The lbfgs and newton-cg solvers also performed well, with training accuracies of 0.732667 and 0.733333, and holdout accuracies of 0.714 each. However, their execution times were longer than liblinear’s, at 0.093577 seconds and 0.014773 seconds, respectively—still fast, but not as efficient.

The sag and saga solvers produced similar or slightly better accuracy scores—saga, in particular, achieved the highest training accuracy (0.737333) and highest holdout accuracy (0.720) of all solvers tested. However, these came at the cost of much longer execution times: 0.359868 seconds for sag and 0.440257 seconds for saga. In contexts where speed is critical (e.g., real-time prediction systems or large-scale datasets), this added time may be a disadvantage.

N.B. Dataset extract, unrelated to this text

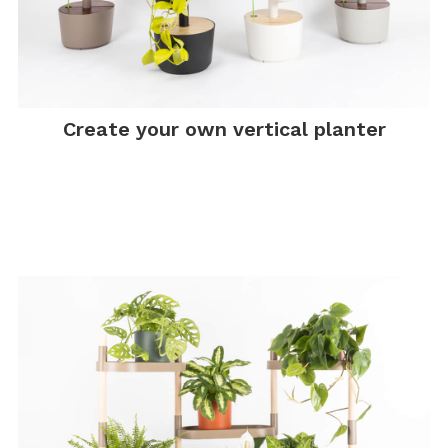
Create your own vertical planter
.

While saga had the edge in terms of raw accuracy, the overall best tradeoff between generalization performance and computational efficiency was found with liblinear. Given that holdout accuracy was prioritized as the key metric for assessing generalizability to unseen data, and factoring in the extremely fast runtime, liblinear stands out as the most practical solver for logistic regression in this scenario.